Given the function \( f(x)=\int_{-2}^{x}\left(t^{3}+12 t^{2}+36 t\right) d t \), determine all intervals on which \( f \) is concave down.

To determine where the function \( f(x) \) is concave down, we first need to find its second derivative. We start by calculating the first derivative using the Fundamental Theorem of Calculus: \[ f'(x) = \frac{d}{dx}\left(\int_{-2}^{x} \left(t^3 + 12t^2 + 36t\right) dt\right) = x^3 + 12x^2 + 36x. \] Next, we find the second derivative: \[ f''(x) = \frac{d}{dx}(f'(x)) = \frac{d}{dx}(x^3 + 12x^2 + 36x) = 3x^2 + 24x + 36. \] Now, we need to determine where \( f''(x) < 0 \) to find the intervals where \( f(x) \) is concave down. We will first find the critical points of the second derivative by solving the equation: \[ 3x^2 + 24x + 36 = 0. \] We can simplify this equation by dividing all terms by 3: \[ x^2 + 8x + 12 = 0. \] Next, we factor the quadratic: \[ (x + 6)(x + 2) = 0. \] Thus, the critical points are \( x = -6 \) and \( x = -2 \).
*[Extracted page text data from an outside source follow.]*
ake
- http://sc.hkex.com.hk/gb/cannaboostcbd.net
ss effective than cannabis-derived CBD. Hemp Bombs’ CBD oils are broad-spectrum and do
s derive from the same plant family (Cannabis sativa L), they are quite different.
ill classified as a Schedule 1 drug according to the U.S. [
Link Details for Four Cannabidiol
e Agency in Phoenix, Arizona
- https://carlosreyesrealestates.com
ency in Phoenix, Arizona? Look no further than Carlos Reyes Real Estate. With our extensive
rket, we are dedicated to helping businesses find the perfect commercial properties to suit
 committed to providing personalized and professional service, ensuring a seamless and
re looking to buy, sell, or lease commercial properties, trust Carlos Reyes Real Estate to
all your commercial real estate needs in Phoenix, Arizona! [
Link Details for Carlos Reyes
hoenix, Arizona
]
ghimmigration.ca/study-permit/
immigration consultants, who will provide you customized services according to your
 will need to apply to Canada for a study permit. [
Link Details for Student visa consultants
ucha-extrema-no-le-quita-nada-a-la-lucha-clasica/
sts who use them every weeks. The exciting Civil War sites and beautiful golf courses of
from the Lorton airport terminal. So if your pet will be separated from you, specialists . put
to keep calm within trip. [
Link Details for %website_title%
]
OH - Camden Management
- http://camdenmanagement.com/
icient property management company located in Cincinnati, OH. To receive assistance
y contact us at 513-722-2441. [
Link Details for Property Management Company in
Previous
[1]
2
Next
Now, we will test intervals around these critical points: 1. Choose a test point in \( (-\infty, -6) \): Let \( x = -7 \). - \( f''(-7) = 3(-7)^2 + 24(-7) + 36 = 147 - 168 + 36 = 15 > 0 \) (concave up) 2. Choose a test point in \( (-6, -2) \): Let \( x = -4 \). - \( f''(-4) = 3(-4)^2 + 24(-4) + 36 = 48 - 96 + 36 = -12 < 0 \) (concave down) 3. Choose a test point in \( (-2, \infty) \): Let \( x = 0 \). - \( f''(0) = 3(0)^2 + 24(0) + 36 = 36 > 0 \) (concave up) Combining these results, we find that \( f(x) \) is concave down on the interval \( (-6, -2) \).